Pro-gay marriage or anti-gay marriage, one thing is certain: The fight is not close to being over.
More than 150 buses are expected to bring people for Thursday’s March for Marriage in Washington, D.C.
Former Arkansas Gov. Mike Huckabee and former Sen. Rick Santorum are among those expected to address the crowd about the need for America to keep marriage as the divinely inspired union of one man and one woman.
Archbishop Salvatore Cordileone, head of the Archdiocese of San Francisco, is also expected to speak despite calls from House Minority Leader Nancy Pelosi and other San Francisco politicians that he skip the event, which they called a hate rally.
The march follows weeks of coast-to-coast gay pride events featuring rainbow-festooned marchers, bikers, drag queens and floats. In the District alone, some 100,000 people gathered for the June 7 Capital Pride Parade, and even more came out for the next day’s Capital Pride Street Festival.
Both sides are trying to keep their allies energized — and yet manage expectations.
In the gay rights camp, for example, there is much euphoria over the nonstop legal victories in the past year. Nineteen states now perform gay marriage, and U.S. District Judge Barbara Crabb in Wisconsin this month became the latest judge to overturn state marriage law.
These legal wins, plus polls showing high levels of public support for gay marriage, mean Americans are “moving inexorably in the direction of supporting equality for same-sex couples,” said the Human Rights Campaign.
Winning a critical mass of states for gay marriage will help the Supreme Court justices to “really feel the momentum” when a case comes before them, said Evan Wolfson, founder of Freedom to Marry, which has a “road map to victory” for gay marriage.
Some gay-friendly voices, however, are cautioning people to not count court victories until they are signed.
“Positive change is not inevitable,” Attorney General Eric H. Holder Jr. told a packed auditorium of lawyers and allies at a Lambda Legal event on June 10. Be optimistic and celebrate each victory, he said, but don’t forget “we must stand together, work together and sacrifice together” to win more battles.
Lawyers are waiting “somewhat nervously” to see how the Supreme Court views “the religious rights of corporations,” Kevin Cathcart, executive director of Lambda Legal said at the same event.
The Supreme Court’s upcoming ruling in the lawsuits filed by Hobby Lobby Stores and Conestoga Wood Specialties Corp. against the Affordable Care Act’s “contraception mandate” is expected to have implications for people and businesses who object to gay marriages for religious reasons.
Regardless, Mr. Cathcart said, “no civil rights movement is ever over,” and there are enough issues to “keep us busy for many, many years to come.”
Similar caution is being sounded on the traditional marriage side too.
Courts have gone “very far left” on religious rights, Sen.

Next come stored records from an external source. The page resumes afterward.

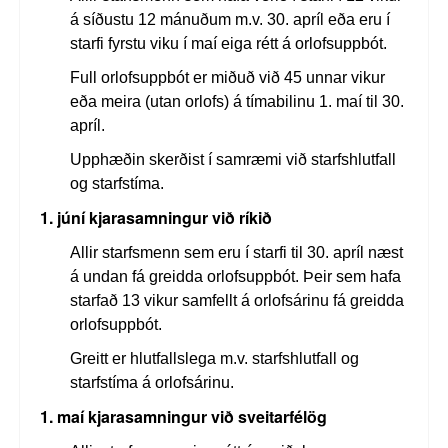
á síðustu 12 mánuðum m.v. 30. apríl eða eru í
starfi fyrstu viku í maí eiga rétt á orlofsuppbót.
Full orlofsuppbót er miðuð við 45 unnar vikur
eða meira (utan orlofs) á tímabilinu 1. maí til 30.
apríl.
Upphæðin skerðist í samræmi við starfshlutfall
og starfstíma.
1. júní kjarasamningur við ríkið
Allir starfsmenn sem eru í starfi til 30. apríl næst
á undan fá greidda orlofsuppbót.
Þeir sem hafa
starfað 13 vikur samfellt á orlofsárinu fá greidda
orlofsuppbót.
Greitt er hlutfallslega m.v. starfshlutfall og
starfstíma á orlofsárinu.
1. maí kjarasamningur við sveitarfélög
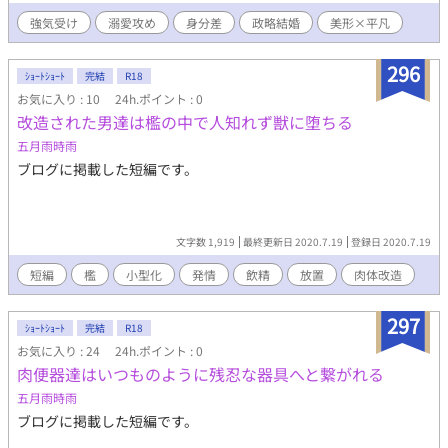
スへ手紙を送ったりして過ごしていたリル。そんなある日、夫の
浮気の噂がゴシップニュースとして耳に入った！ キレたリルは、
強気受け
溺愛攻め
身分差
政略結婚
美形×平凡
離婚を切り出す。だけどクラウスは、リルが好きだから離婚した
くないらしい。 「初夜できみが語ってくれた夢を、俺は、大事に
296
したかった」 「きみの学校を開くという夢には、お金がいるだろ
ｼｮｰﾄｼｮｰﾄ
完結
R18
う。だから稼いで、その金を持って、きみに告白しようとし
お気に入り : 10
24h.ポイント : 0
て……」 「きみに信じてもらえるなら、なんだってする」 今、な
改造された男達は檻の中で人知れず獣に堕ちる
んでもって言ったな？ リルはクラウスへ、今すぐ自分を抱けと要
五月雨時雨
求する。誰も自分たちの関係へ、ケチをつけられないように。 二
ブログに掲載した短編です。
人は寝室へとなだれこみ、白昼堂々、初夜をやりなおす――。 放
置夫、渾身の謝罪セックス！ 誠意ってやつを見せてみろ！ ※ア
ルファポリス、ムーンライトノベルズ、pixivへ掲載しています
文字数 1,919
最終更新日 2020.7.19
登録日 2020.7.19
短編
檻
小型化
発情
飲精
放置
肉体改造
297
ｼｮｰﾄｼｮｰﾄ
完結
R18
お気に入り : 24
24h.ポイント : 0
肉便器達はいつものように残忍な器具へと繋がれる
五月雨時雨
ブログに掲載した短編です。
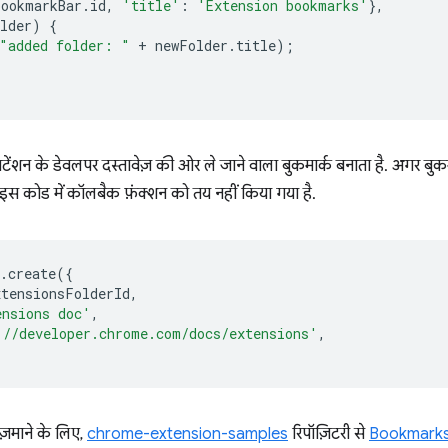
bookmarkBar
.
id
,
'title'
:
'Extension bookmarks'
},
lder
)
{
"added folder: "
+
newFolder
.
title
);
टेंशन के डेवलपर दस्तावेज़ की ओर ले जाने वाला बुकमार्क बनाता है. अगर बुकम
 इस कोड में कॉलबैक फ़ंक्शन को तय नहीं किया गया है.
.
create
({
xtensionsFolderId
,
ensions doc'
,
://developer.chrome.com/docs/extensions'
,
माने के लिए,
chrome-extension-samples
रिपॉज़िटरी से
Bookmarks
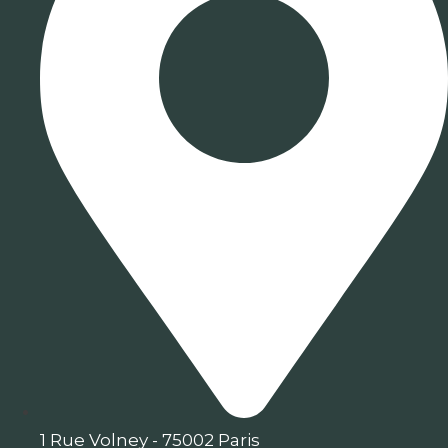
1 Rue Volney - 75002 Paris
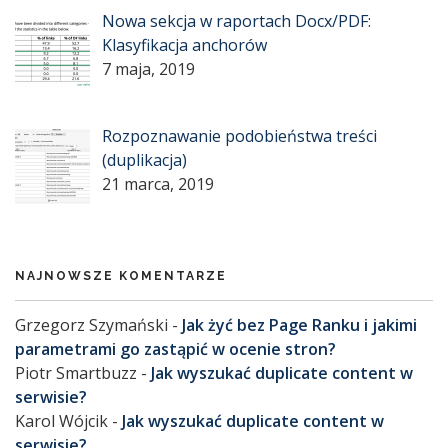
Nowa sekcja w raportach Docx/PDF:
Klasyfikacja anchorów
7 maja, 2019
Rozpoznawanie podobieństwa treści
(duplikacja)
21 marca, 2019
NAJNOWSZE KOMENTARZE
Grzegorz Szymański
-
Jak żyć bez Page Ranku i jakimi
parametrami go zastąpić w ocenie stron?
Piotr Smartbuzz
-
Jak wyszukać duplicate content w
serwisie?
Karol Wójcik
-
Jak wyszukać duplicate content w
serwisie?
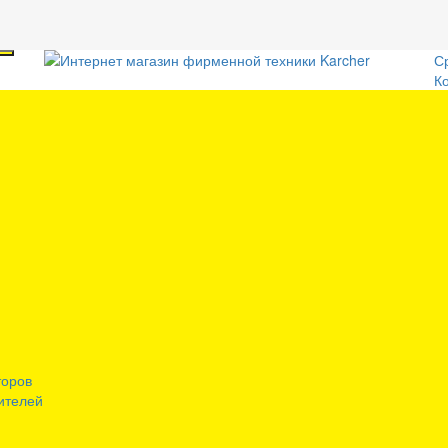
С
К
торов
ителей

Orrin G. Hatch, Utah Republican, said in a candid interview May 28 on KSL News Radio’s “The Doug Wright Show.”
“There is a question whether [courts] should be able to tell the states what they can or cannot do with something as important as marriage,” Mr. Hatch said. “But the trend right now in the courts is to permit gay marriage. And anybody who doesn’t admit that just isn’t living in the real world.”

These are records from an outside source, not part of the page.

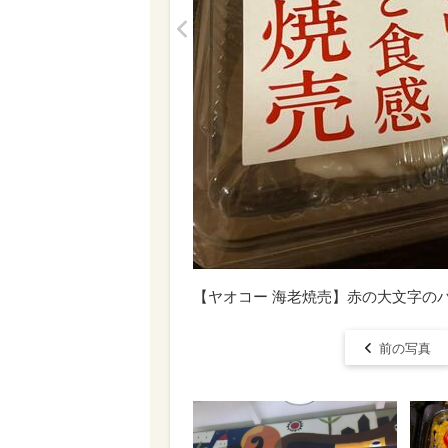
<
【ヤオコー 海老焼売】赤の大文字の
前の写真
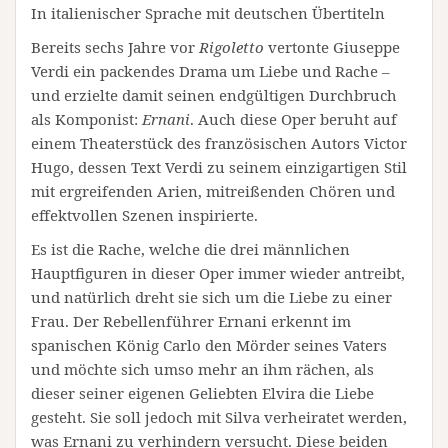
In italienischer Sprache mit deutschen Übertiteln
Bereits sechs Jahre vor
Rigoletto
vertonte Giuseppe
Verdi ein packendes Drama um Liebe und Rache –
und erzielte damit seinen endgültigen Durchbruch
als Komponist:
Ernani
. Auch diese Oper beruht auf
einem Theaterstück des französischen Autors Victor
Hugo, dessen Text Verdi zu seinem einzigartigen Stil
mit ergreifenden Arien, mitreißenden Chören und
effektvollen Szenen inspirierte.
Es ist die Rache, welche die drei männlichen
Hauptfiguren in dieser Oper immer wieder antreibt,
und natürlich dreht sie sich um die Liebe zu einer
Frau. Der Rebellenführer Ernani erkennt im
spanischen König Carlo den Mörder seines Vaters
und möchte sich umso mehr an ihm rächen, als
dieser seiner eigenen Geliebten Elvira die Liebe
gesteht. Sie soll jedoch mit Silva verheiratet werden,
was Ernani zu verhindern versucht. Diese beiden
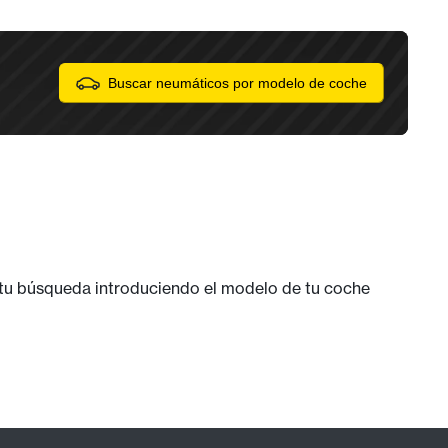
Buscar neumáticos por modelo de coche
 tu búsqueda introduciendo el modelo de tu coche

Comments like these are unlikely to be heard at Thursday’s March for Marriage, where the National Organization for Marriage (NOM), Family Research Council, Alliance Defending Freedom, Liberty Counsel, New York Hispanic Clergy Organization, Concerned Women for America, Coalition of African American Pastors and other groups are standing firm for man-woman marriage.
The march is intended to “make a powerful statement” to judges, politicians and political elites that the American people believe children deserve both a mother and a father, said NOM President Brian S. Brown.

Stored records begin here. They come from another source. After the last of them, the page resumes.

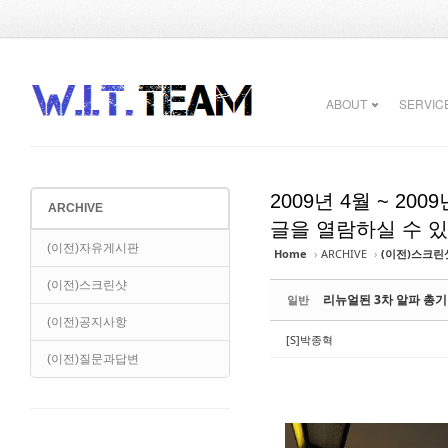
Sketchbook5, 스케치북5
Sketchbook5, 스케치북5
ABOUT
SERVIC
2009년 4월 ~ 2
ARCHIVE
Sketchbook5, 스케치북5
Sketchbook5, 스케치북5
글을 열람하실 수 
(이전)자유게시판
Home
›
ARCHIVE
›
(이전)스크린
(이전)스크린샷
리뉴얼된 3차 알파 총기
일반
(이전)공지사항
[S]박종혁
(이전)질문과답변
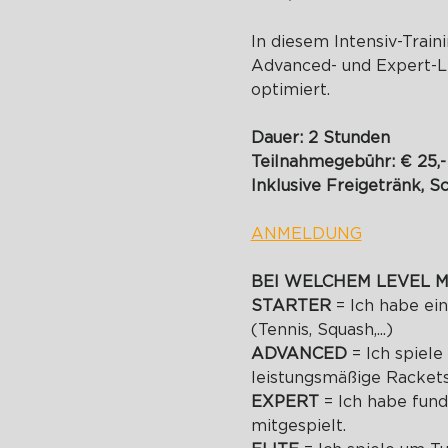
In diesem Intensiv-Train
Advanced- und Expert-Le
optimiert.
Dauer: 2 Stunden
Teilnahmegebühr: € 25,-
Inklusive Freigetränk, S
ANMELDUNG
BEI WELCHEM LEVEL M
STARTER 
= Ich habe ei
(Tennis, Squash,...)
ADVANCED 
= Ich spiel
leistungsmäßige Racketsp
EXPERT 
= Ich habe fun
mitgespielt.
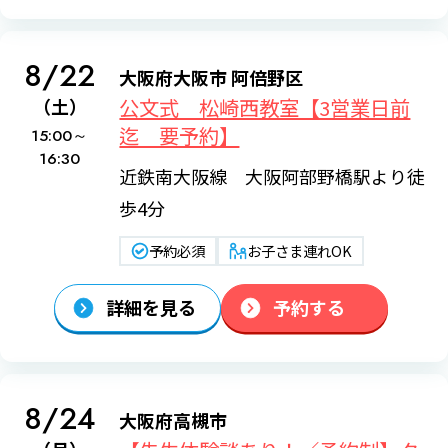
8/22
大阪府大阪市 阿倍野区
公文式 松崎西教室【3営業日前
（土）
迄 要予約】
15:00～
16:30
近鉄南大阪線 大阪阿部野橋駅より徒
歩4分
予約必須
お子さま連れOK
詳細を見る
予約する
8/24
大阪府高槻市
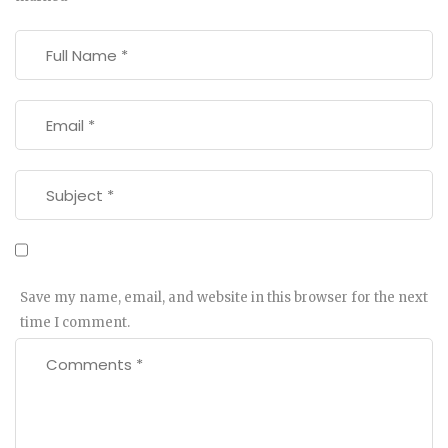
Save my name, email, and website in this browser for the next
time I comment.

People who have a “live and let live” attitude about gay marriage are now seeing the intolerance of the other side, he said, citing uproars over the suspension of “Duck Dynasty” star Phil Robertson, resignation of Mozilla executive Brendan Eich and court cases filed against bakers, photographers and florists to force them to serve the weddings of gay couples.
As people see these “real consequences” of changing marriage, they are rethinking their views, said Mr. Brown. “The pendulum [of public support] can swing back the other way.”
Others are calling for religious freedom to be upheld.
The “clash of worldviews” is precisely what the religion clauses of the First Amendment were intended to protect against, Mat Staver, dean of Liberty University School of Law and founder and chairman of Liberty Counsel, told a June 10 hearing before the House Judiciary subcommittee on the Constitution and civil justice.
“Unfortunately, in today’s culture, the fundamental right to live according to the dictates of one’s conscience and sincerely held religious beliefs is slowly being eroded,” he said.
Arguments like these — plus the rights of states to design their own domestic marriage policies — are echoed in Idaho, Michigan, Utah and Texas, where officials are defending their state’s marriage laws.
The gay marriage issue is expected to reach the Supreme Court as early as 2015. A circuit split is all but assured since the 8th U.S. Circuit Court of Appeals has upheld Nebraska’s marriage law as constitutional, and an opposing ruling is likely from at least one of the six circuit courts now hearing a gay marriage case.